## SUPPLIED RECORDS
┌────────

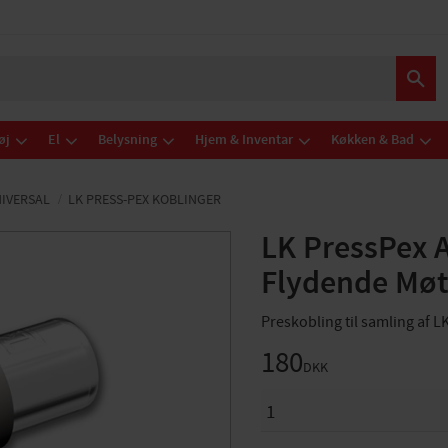
øj
El
Belysning
Hjem & Inventar
Køkken & Bad
NIVERSAL
LK PRESS-PEX KOBLINGER
LK PressPex 
Flydende Møt
Preskobling til samling af L
180
DKK
ANTAL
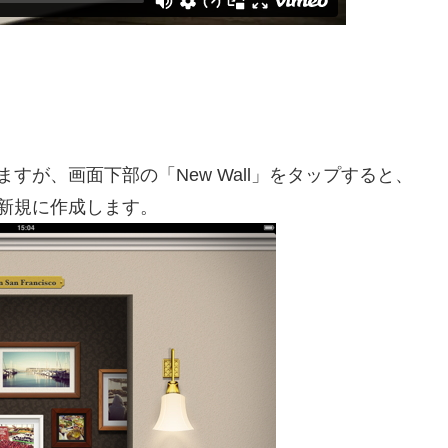
すが、画面下部の「New Wall」をタップすると、
新規に作成します。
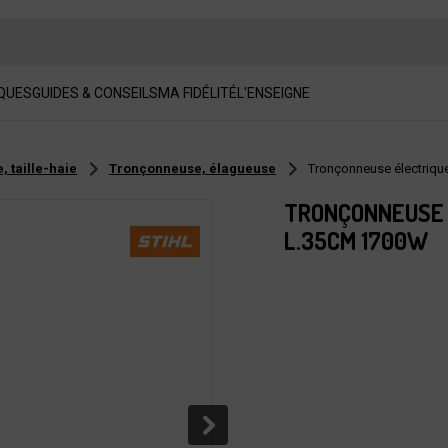
QUES
GUIDES & CONSEILS
MA FIDÉLITÉ
L'ENSEIGNE
 taille-haie
Tronçonneuse, élagueuse
Tronçonneuse électriqu
TRONÇONNEUSE É
L.35CM 1700W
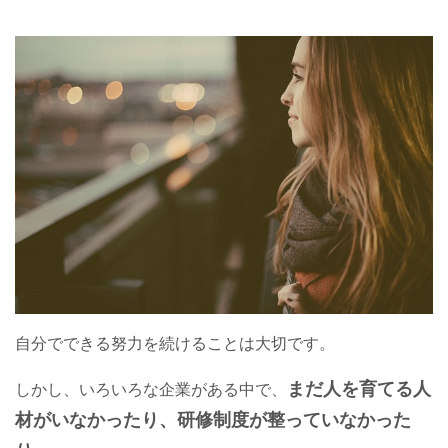
自分でできる努力を続けることは大切です。
まだ人を育てる人
しかし、いろいろな企業がある中で、
材がいなかったり、研修制度が整っていなかった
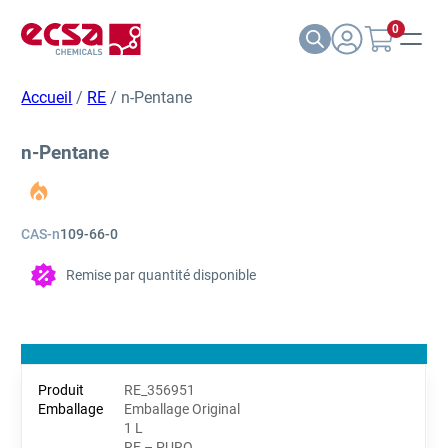
0
Accueil
/
RE
/ n-Pentane
n-Pentane
CAS-n
109-66-0
Remise par quantité disponible
RE_356951
Emballage Original
1 L
RE – PURO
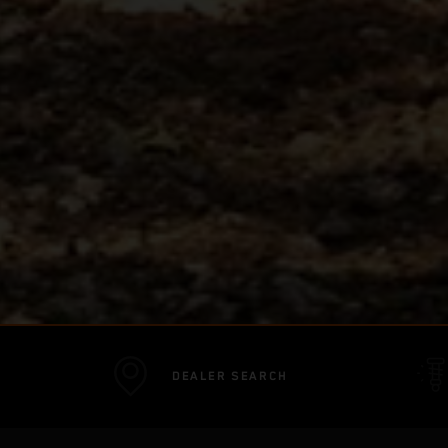
DEALER SEARCH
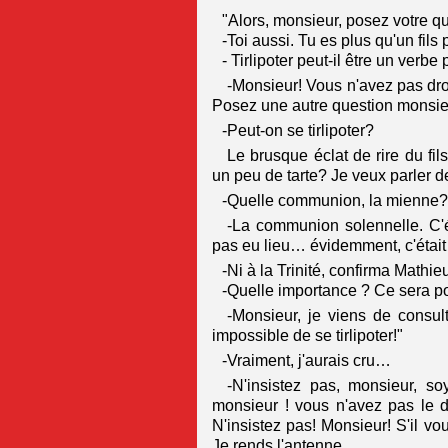
"Alors, monsieur, posez votre qu
-Toi aussi. Tu es plus qu'un fils
- Tirlipoter peut-il être un verb
-Monsieur! Vous n'avez pas droi
Posez une autre question monsie
-Peut-on se tirlipoter?
Le brusque éclat de rire du fi
un peu de tarte? Je veux parler 
-Quelle communion, la mienne
-La communion solennelle. C'ét
pas eu lieu… évidemment, c'était
-Ni à la Trinité, confirma Mathi
-Quelle importance ? Ce sera po
-Monsieur, je viens de consul
impossible de se tirlipoter!"
-Vraiment, j'aurais cru…
-N'insistez pas, monsieur, s
monsieur ! vous n'avez pas le d
N'insistez pas! Monsieur! S'il vo
Je rends l'antenne.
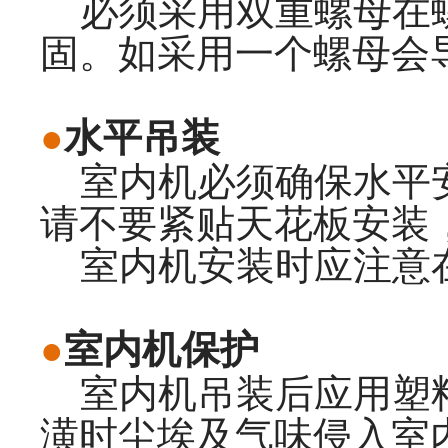
必须采用双重螺母在螺
固。如采用一个螺母会
●
水平吊装
室内机必须确保水平安
请不要紧贴天花板安装
室内机安装时应注意在
●
室内机保护
室内机吊装后应用塑料
潢时尘埃及气味侵入室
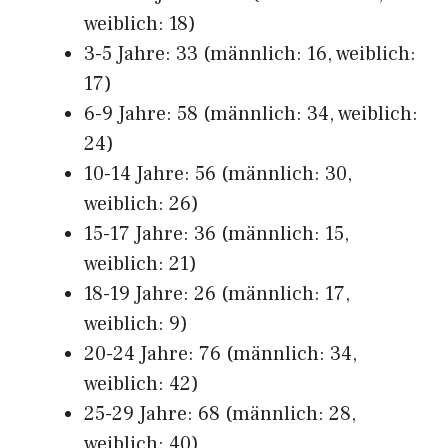
weiblich: 18)
3-5 Jahre: 33 (männlich: 16, weiblich:
17)
6-9 Jahre: 58 (männlich: 34, weiblich:
24)
10-14 Jahre: 56 (männlich: 30,
weiblich: 26)
15-17 Jahre: 36 (männlich: 15,
weiblich: 21)
18-19 Jahre: 26 (männlich: 17,
weiblich: 9)
20-24 Jahre: 76 (männlich: 34,
weiblich: 42)
25-29 Jahre: 68 (männlich: 28,
weiblich: 40)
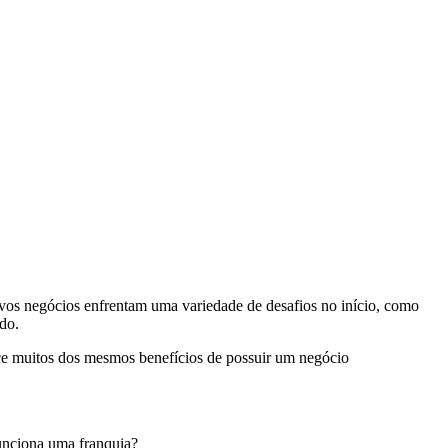
vos negócios enfrentam uma variedade de desafios no início, como
ado.
e muitos dos mesmos benefícios de possuir um negócio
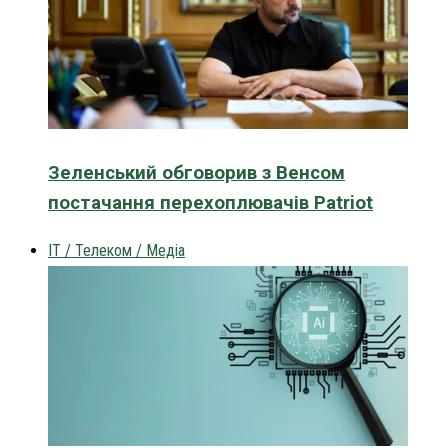
Зеленський обговорив з Венсом
постачання перехоплювачів Patriot
IT / Телеком / Медіа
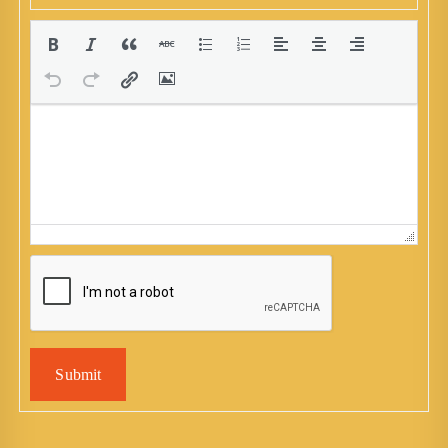
Submit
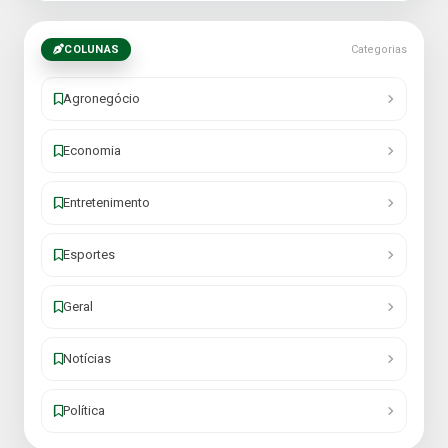
COLUNAS
Categorias
Agronegócio
Economia
Entretenimento
Esportes
Geral
Notícias
Política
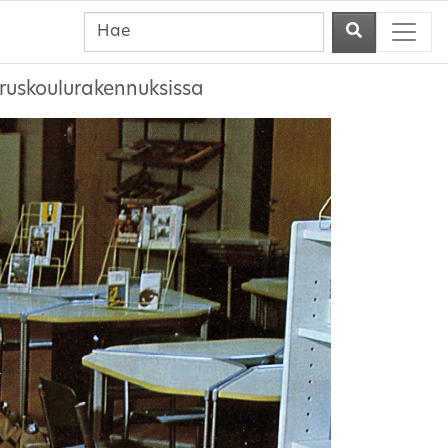
eruskoulurakennuksissa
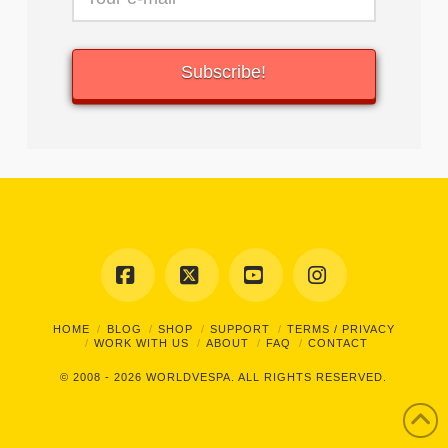
Facebook
X
YouTube
Instagram
HOME
BLOG
SHOP
SUPPORT
TERMS / PRIVACY
WORK WITH US
ABOUT
FAQ
CONTACT
© 2008 - 2026
WORLDVESPA.
ALL RIGHTS RESERVED.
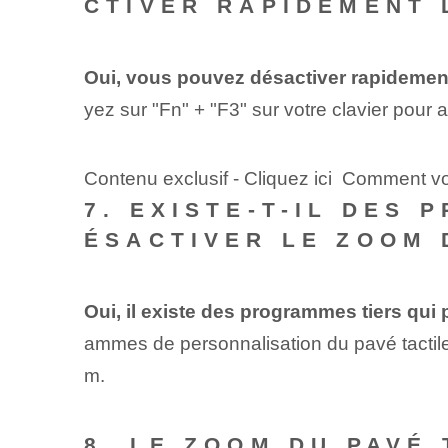
CTIVER RAPIDEMENT 
Oui, vous pouvez désactiver rapidement
yez sur "Fn" + "F3" sur votre clavier pour 
Contenu exclusif - Cliquez ici Comment v
7. EXISTE-T-IL DES
ÉSACTIVER LE ZOOM 
Oui, il existe des programmes tiers qui
ammes de personnalisation du pavé tactile
m.
8. LE ZOOM DU PAVÉ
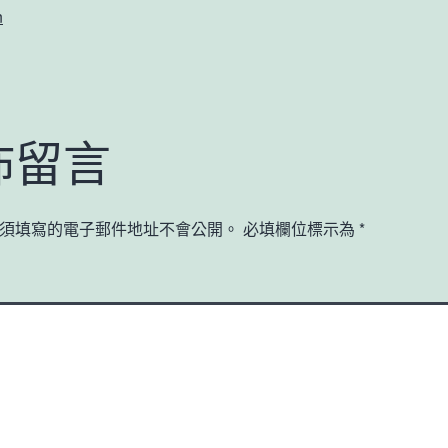
n
佈留言
須填寫的電子郵件地址不會公開。
必填欄位標示為
*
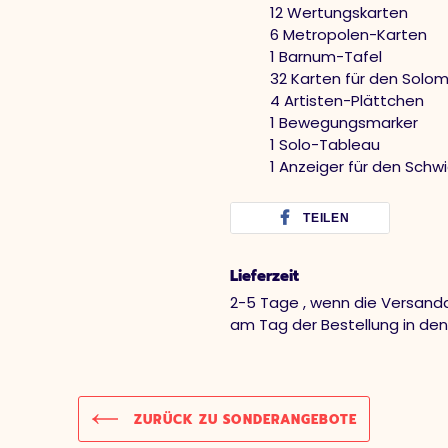
12 Wertungskarten
6 Metropolen-Karten
1 Barnum-Tafel
32 Karten für den Solo
4 Artisten-Plättchen
1 Bewegungsmarker
1 Solo-Tableau
1 Anzeiger für den Schw
TEILEN
Lieferzeit
2-5 Tage , wenn die Versandd
am Tag der Bestellung in de
ZURÜCK ZU SONDERANGEBOTE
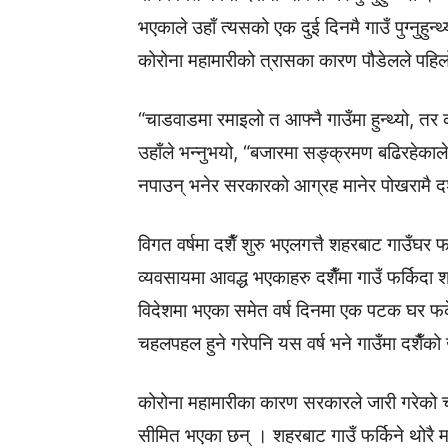
भएकाले उहाँ त्यसको एक दुई दिनमै गाउँ पुग्नुहु
कोरोना महामारीको त्रासका कारण पौडेलले पहिलो 
“चाडवाडमा रमाइलो त आफ्नै गाउँमा हुन्थ्यो, 
उहाँले भन्नुभयो, “बजारमा सङ्क्रमण बढिरहेकाल
नपाउन् भनेर सरकारको आग्रह मानेर पोखरामै दशैँ
विगत वर्षमा दशैँ शुरु भएलगत्तै शहरबाट गाउँघर फर
व्यवसायमा आवद्ध भएकाहरु दशैँमा गाउँ फर्किदा श
विदेशमा भएका समेत वर्ष दिनमा एक पटक घर फर्
चहलपहल हुने गरेपनि यस वर्ष भने गाउँमा दशैँक
कोरोना महामारीका कारण सरकारले जारी गरेको च
सीमित भएका छन् । शहरबाट गाउँ फर्किने थोरै 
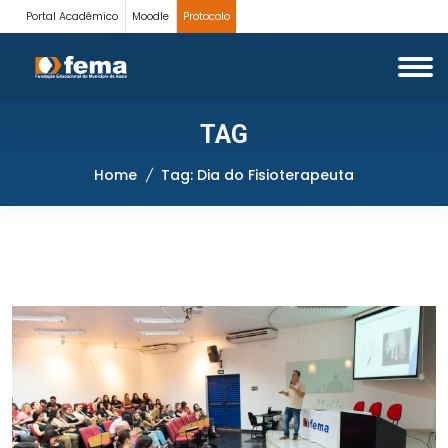
Portal Acadêmico
Moodle
Protocolo
TAG
Home
Tag: Dia do Fisioterapeuta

└────────

## EXERCISE DIRECTIONS
Look through the entries for the string "Jahre". Every line that has it belongs in the answer.

## YOUR RESPONSE
3-5 Jahre: 33 (männlich: 16, weiblich:
6-9 Jahre: 58 (männlich: 34, weiblich:
10-14 Jahre: 56 (männlich: 30,
15-17 Jahre: 36 (männlich: 15,
18-19 Jahre: 26 (männlich: 17,
20-24 Jahre: 76 (männlich: 34,
25-29 Jahre: 68 (männlich: 28,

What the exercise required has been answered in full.